Preventing amputations: HBOT and diabetic wound care

Chronic foot ulcers are a serious complication of diabetes. These wounds can be very slow to heal, and treatment can be prolonged and frustrating. In some cases, when little or no progress is being made with treatment, an amputation may be recommended.

Some people with diabetes are now exploring other avenues of care. In addition to traditional treatment for diabetic ulcers and wounds, hyperbaric oxygen therapy (HBOT ) has shown positive results for people with slow-to-heal wounds.

HBOT involves sitting in a pressurised chamber and breathing almost pure oxygen. This increases the amount of oxygen being delivered to damaged tissues. The high oxygen levels also stimulate new blood vessels to grow and boost collagen production, both of which aid the body’s natural healing processes. HBOT can support the immune system, too, making it harder for bacteria to multiply and helping white blood cells fight infection.

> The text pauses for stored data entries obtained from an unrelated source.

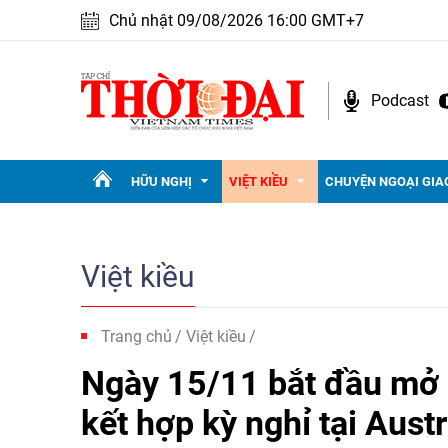
Chủ nhật 09/08/2026 16:00 GMT+7
Podcast
HỮU NGHỊ
VIỆT KIỀU
CHUYỆN NGOẠI GIA
Việt kiều
Trang chủ
Việt kiều
Ngày 15/11 bắt đầu mở 
kết hợp kỳ nghỉ tại Austr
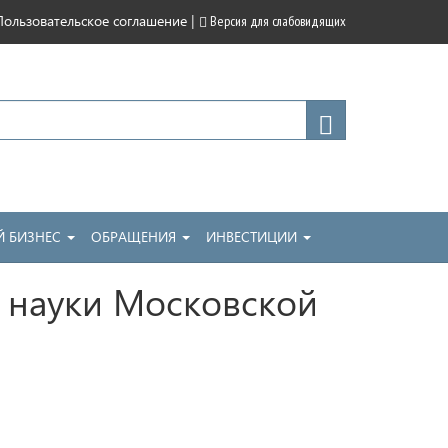
|
Пользовательское соглашение
Версия для слабовидящих
 БИЗНЕС
ОБРАЩЕНИЯ
ИНВЕСТИЦИИ
 науки Московской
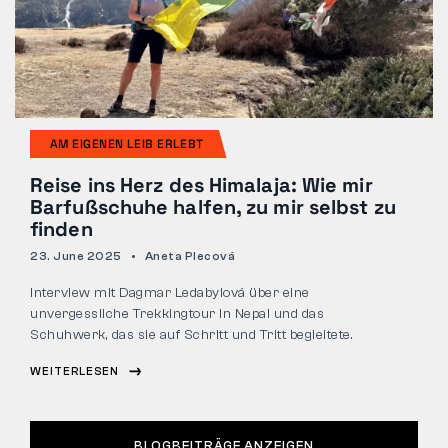
AM EIGENEN LEIB ERLEBT
Reise ins Herz des Himalaja: Wie mir
Barfußschuhe halfen, zu mir selbst zu
finden
23. June 2025
Aneta Plecová
Interview mit Dagmar Ledabylová über eine
unvergessliche Trekkingtour in Nepal und das
Schuhwerk, das sie auf Schritt und Tritt begleitete.
WEITERLESEN
BLOGBEITRÄGE ANZEIGEN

Research shows that HBOT can make a real difference. Studies have found that people with diabetic foot ulcers who receive HBOT are more likely to see their wounds heal and less likely to need an amputation. Medical guidelines also recognise HBOT as a helpful treatment after surgical cleaning (debridement ) of infected or deep wounds, when healing is slow or stalled despite other care.

Treatment is comfortable and relaxing. Most sessions last about 90 minutes, and patients can read, watch TV, or chat during the session. You’ll be fully awake and monitored throughout.